The New York Times has a story about restaurants that refuse easily-accommodated customer requests:

At a pea-sized Lower East Side bistro known for its fries, the admonition is spelled out on a chalkboard: no ketchup. At a popular gastropub in the West Village, customers cannot have the burger with any cheese other than Roquefort.
And at Murray’s Bagels in Greenwich Village and Chelsea, the morning crowd can order its bagels topped any number of ways but never — ever! — toasted. “It’s really annoying, because a toasted bagel is kind of fierce, right?” Jamie Divine, a product designer and frequent patron, said with a hint of an eye-roll.

Matthew Yglesias describes this as specialization:

What I don’t understand is why she sees this as some kind of ethical stance, a form of Puritanism.
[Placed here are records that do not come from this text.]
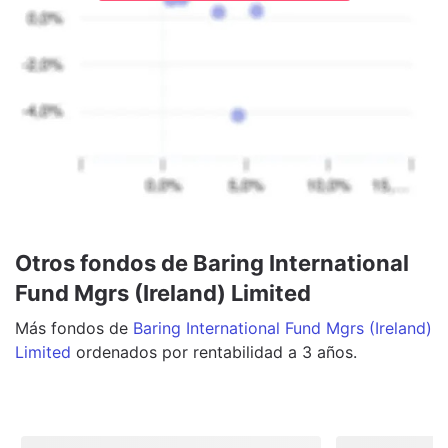
Otros fondos de Baring International
Fund Mgrs (Ireland) Limited
Más
fondos
de
Baring International Fund Mgrs (Ireland)
Limited
ordenados por rentabilidad a 3 años.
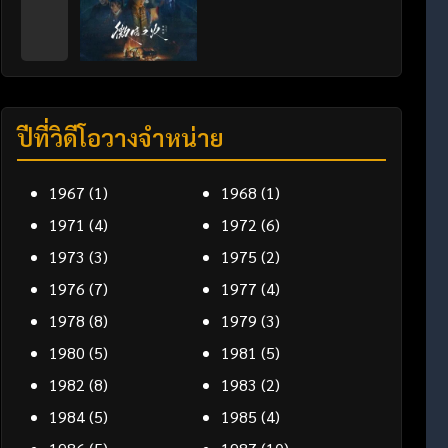
ปีที่วิดีโอวางจำหน่าย
1967
(1)
1968
(1)
1971
(4)
1972
(6)
1973
(3)
1975
(2)
1976
(7)
1977
(4)
1978
(8)
1979
(3)
1980
(5)
1981
(5)
1982
(8)
1983
(2)
1984
(5)
1985
(4)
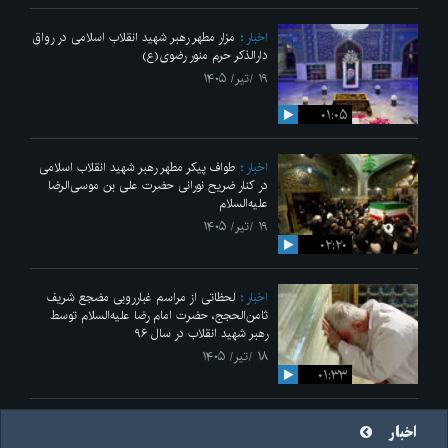
اخبار
مزار مطهر رهبر شهید انقلاب اسلامی در رواق
دارالذکر حرم منور رضوی(ع)
۱۹ /تیر/ ۱۴۰۵
۰۱:۰۵
اخبار
طواف پیکر مطهر رهبر شهید انقلاب اسلامی
در کنار ضریح نورانی حضرت علی‌ بن موسی‌الرضا
علیه‌السلام
۱۹ /تیر/ ۱۴۰۵
۰۲:۲۰
اخبار
لحظاتی از مراسم غبارروبی مضجع شریف
ثامن‌الحجج، حضرت امام رضا علیه‌السلام توسط
رهبر شهید انقلاب در سال ۹۶
۱۸ /تیر/ ۱۴۰۵
۰۱:۳۳
اخبار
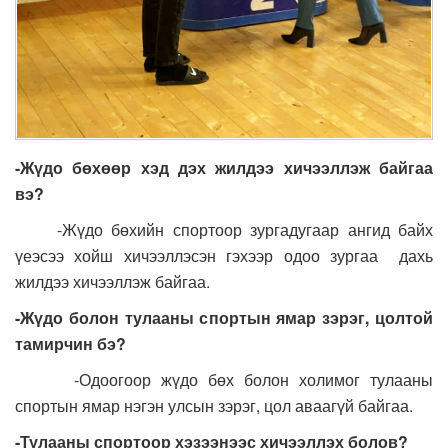
-Жүдо бөхөөр хэд дэх жилдээ хичээллэж байгаа
вэ?
-Жүдо бөхийн спортоор зургадугаар ангид байх
үеэсээ хойш хичээллэсэн гэхээр одоо зургаа дахь
жилдээ хичээллэж байгаа.
-
Жүдо болон тулааны с
портын ямар зэрэг, цолтой
тамирчин бэ?
-Одоогоор жүдо бөх болон холимог тулааны
спортын ямар нэгэн улсын зэрэг, цол аваагүй байгаа.
-Тулааны спортоор хэ
зээнээс
хичээллэ
х болов
?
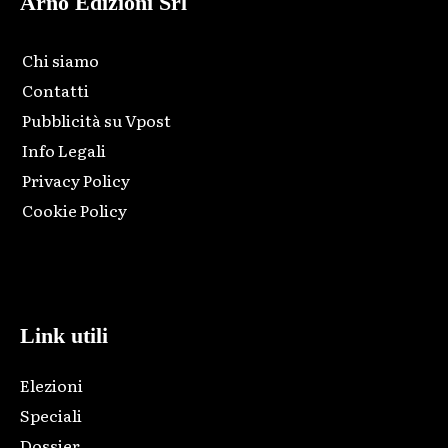
Arno Edizioni Srl
Chi siamo
Contatti
Pubblicità su Vpost
Info Legali
Privacy Policy
Cookie Policy
Html code here! Replace this with any non empty raw html
code and that's it.
Link utili
Elezioni
Speciali
Dossier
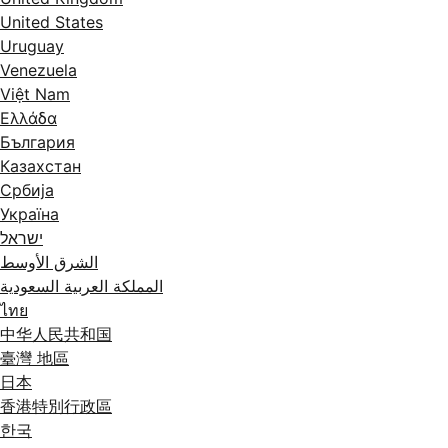
United States
Uruguay
Venezuela
Việt Nam
Ελλάδα
България
Казахстан
Србија
Україна
ישראל
الشرق الأوسط
المملكة العربية السعودية
ไทย
中华人民共和国
臺灣 地區
日本
香港特別行政區
한국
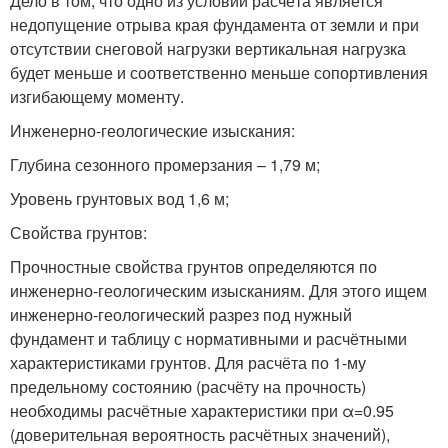
Дело в том, что одно из условий расчёта является
недопущение отрыва края фундамента от земли и при
отсутствии снеговой нагрузки вертикальная нагрузка
будет меньше и соответственно меньше сопортивления
изгибающему моменту.
Инженерно-геологические изыскания:
Глубина сезонного промерзания – 1,79 м;
Уровень грунтовых вод 1,6 м;
Свойства грунтов:
Прочностные свойства грунтов определяются по
инженерно-геологическим изысканиям. Для этого ищем
инженерно-геологический разрез под нужный
фундамент и таблицу с нормативными и расчётными
характеристиками грунтов. Для расчёта по 1-му
предельному состоянию (расчёту на прочность)
необходимы расчётные характеристики при α=0.95
(доверительная вероятность расчётных значений),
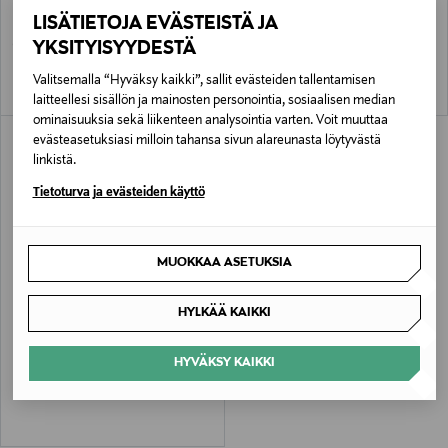
Sensai Cellular Performance Mask -
Silky Purifying Silk Peeling Powder -
LISÄTIETOJA EVÄSTEISTÄ JA
voidenaamio 100 ml
entsymaattinen kasvokuorinta 40 g
YKSITYISYYDESTÄ
Original Price
Original Price
106,00 €
88,00 €
Valitsemalla “Hyväksy kaikki”, sallit evästeiden tallentamisen
laitteellesi sisällön ja mainosten personointia, sosiaalisen median
ominaisuuksia sekä liikenteen analysointia varten. Voit muuttaa
evästeasetuksiasi milloin tahansa sivun alareunasta löytyvästä
linkistä.
Tietoturva ja evästeiden käyttö
MUOKKAA ASETUKSIA
HYLKÄÄ KAIKKI
SENSAI
Cellular Performance Extra Intensive
Mask -naamio 75 ml
HYVÄKSY KAIKKI
Original Price
314,00 €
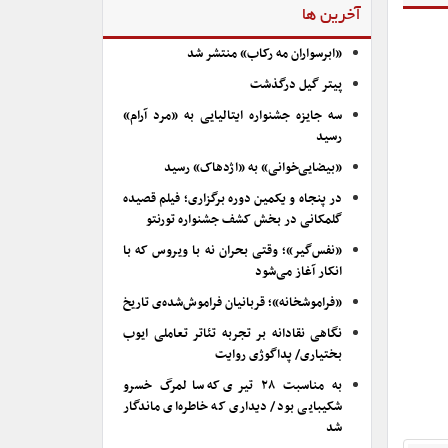
آخرین ها
«ابرسواران مه رکاب» منتشر شد
پیتر گیل درگذشت
سه جایزه جشنواره ایتالیایی به «مرد آرام»
رسید
«بیضایی‌خوانی» به «اژدهاک» رسید
در پنجاه و یکمین دوره برگزاری؛ فیلم قصیده
گلمکانی در بخش کشف جشنواره تورنتو
«نفس‌گیر»؛ وقتی بحران نه با ویروس که با
انکار آغاز می‌شود
«فراموشخانه»؛ قربانیان فراموش‌شده‌ی تاریخ
نگاهی نقادانه بر تجربه تئاتر تعاملی ایوب
بختیاری/ پداگوژی روایت
به مناسبت ۲۸ تیری که سالمرگ خسرو
شکیبایی بود/ دیداری که خاطره‌ای ماندگار
شد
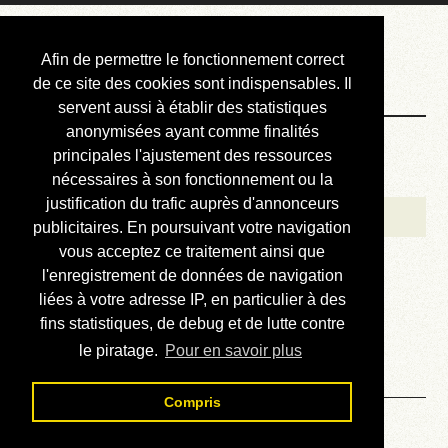
Courbis, « LE »
Afin de permettre le fonctionnement correct
Blog Officiel
de ce site des cookies sont indispensables. Il
servent aussi à établir des statistiques
anonymisées ayant comme finalités
Bienvenue
principales l'ajustement des ressources
Réalisations
nécessaires à son fonctionnement ou la
justification du trafic auprès d'annonceurs
Divers (et d’été)
publicitaires. En poursuivant votre navigation
vous acceptez ce traitement ainsi que
Annonces
l'enregistrement de données de navigation
Liens externes
liées à votre adresse IP, en particulier à des
fins statistiques, de debug et de lutte contre
Téléchargement
le piratage.
Pour en savoir plus
Contact
Compris
Solution du sudoku No 3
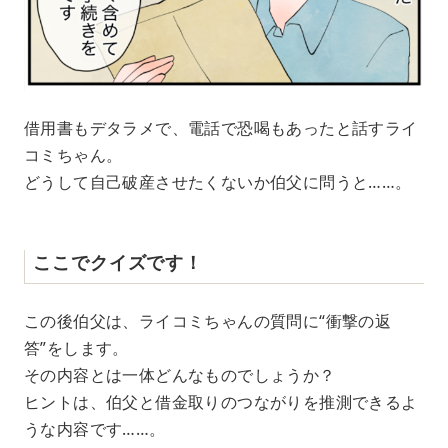
借用書もデタラメで、電話で恐喝もあったと話すライ
コミちゃん。
どうして自己破産させたくないか伯父に問うと……。
ここでクイズです！
この後伯父は、ライコミちゃんの質問に“衝撃の返
答”をします。
その内容とは一体どんなものでしょうか？
ヒントは、伯父と借金取りのつながりを推測できるよ
うな内容です……。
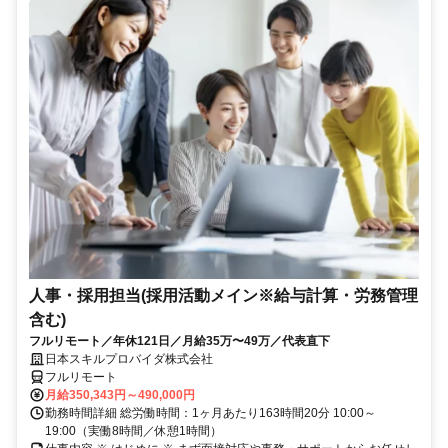
人事・採用担当(採用活動メイン※給与計算・労務管理
含む)
フルリモート／年休121日／月給35万〜49万／代表直下
日本スキルプロバイダ株式会社
フルリモート
月給350,343円～490,000円
勤務時間詳細 総労働時間：1ヶ月あたり163時間20分 10:00～
19:00（実働8時間／休憩1時間）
It just seems like specialization. In any line of business you face a tension between the fact that it’s more efficient to specialize but you have more customers if you customize.
David Chang explains it perfectly:

“People just assume that every restaurant should be for everyone — I could understand that if we were in a town with, like, 20 restaurants,”said David Chang, whose mini-empire of Momofuku restaurants is well known for refusing to make substitutions or provide vegetarian options. “Instead of trying to make a menu that’s for everyone, let’s make a menu that works best for what we want to do.”

I don't think that's it. The cost of providing a bottle of ketchup at a restaurant that specializes in fries is very low. The point of this is to signal culinary sophistication to customers. This is the kind of restaurant that refuses ketchup to fry-eaters. It sends a message about the kind of food served and the kinds of customers who eat there. They're selling cultural exclusivity.